Grant Whipple, sales director of Wineguard, a manufacturer of satellite antennas, made the remarks in front of the company's booth at the 2014 OilComm program's exhibition hall.
Whipple said communications and connectivity is "extremely important" in the oil industry as many oilfields are located in remote areas, either onshore or offshore. With communications solutions, engineers are able to monitor multiple sites and work more efficiently.
Wineguard is upbeat about China's oil industry and looks forward to working with more Chinese companies.
"We have an international director to mind our business in China and currently we are really looking forward to expanding into the market there. We think we have product that will work really well for them," he said.

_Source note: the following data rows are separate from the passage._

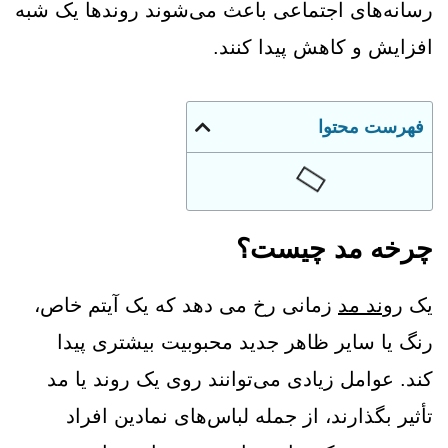
رسانه‌های اجتماعی باعث می‌شوند روندها یک شبه
افزایش و کاهش پیدا کنند.
فهرست محتوا
چرخه مد چیست؟
یک
روند مد
زمانی رخ می دهد که یک آیتم خاص،
رنگ یا سایر ظاهر جدید محبوبیت بیشتری پیدا
کند.
عوامل زیادی می‌توانند روی یک روند یا مد
تأثیر بگذارند، از جمله لباس‌های نمادین افراد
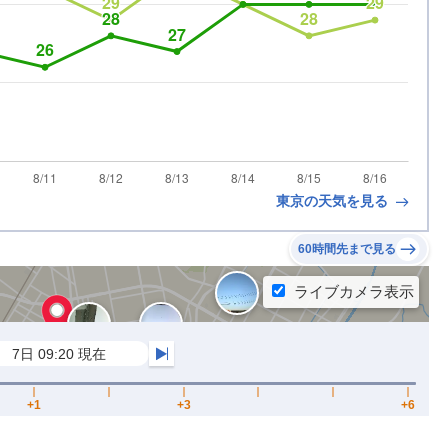
東京の天気を見る
60時間先まで見る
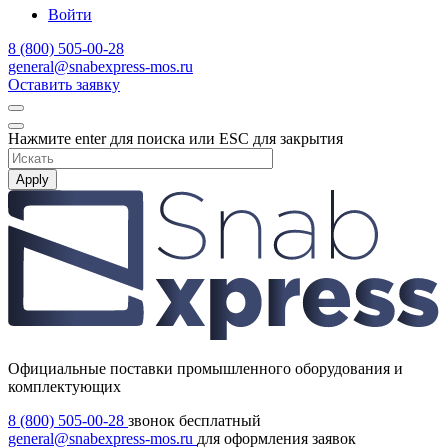
Войти
8 (800) 505-00-28
general@snabexpress-mos.ru
Оставить заявку
Нажмите enter для поиска или ESC для закрытия
Apply
Официальные поставки промышленного оборудования и
комплектующих
8 (800) 505-00-28
звонок бесплатный
general@snabexpress-mos.ru
для оформления заявок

The conference program, an annual event specialized in oil and gas communications solutions, drew more than 1,000 professionals and scores of companies to the Houston venue. Among them lacked no shortage of Chinese professionals and Chinese firms.
Cheng Wei, a senior engineer with Beijing HKL Telecom Co. who heads his team in the show, told Xinhua their company boasts a competitive edge in troposcatter technology globally.
Troposcatter is a method of communicating with microwave radio signals over considerable distances -- often up to 300 km. The technology, cheaper and faster than satellites, is mainly used in offshore oil platforms and between islands.
Cheng said his company is one of only two companies in the world which have successfully commercialized the technology -- the other an American firm. And he is confident that they will have more and more foreign customers.
"We are here to showcase our product and learn from our American peers," Cheng said.
Thursday's conference program also consists of multiple hands-on workshops, business-oriented sessions and high-level keynotes. The two-day event runs through Friday.
Driven by a shale boom, the U.S. oil industry has undergone leaps and bounds in terms of output and technology in recent years. A federal report released last week said the country's crude production has climbed to the highest level in at least three decades to 8.97 million barrels a day.
The International Energy Agency said last November that the United States was expected to become the world's top oil producer by 2015, surpassing the likes of Russia and Saudi Arabia.